YOUR OBJECTIVE: Pictures do not belong in your copy. Repeat all the other data exactly.

DATASET CONTENT:

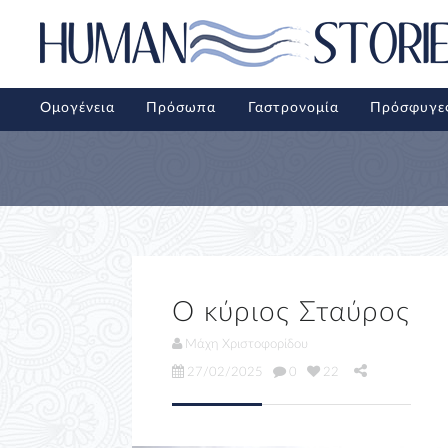
Ομογένεια
Πρόσωπα
Γαστρονομία
Πρόσφυγε
Ο κύριος Σταύρος
Μάχη Χριστοφορίδου
27/02/2025
0
22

SOLUTION FOR THIS PROBLEM:
Ομογένεια
Πρόσωπα
Γαστρονομία
Πρόσφυγε
Ο κύριος Σταύρος
Μάχη Χριστοφορίδου
27/02/2025
0
22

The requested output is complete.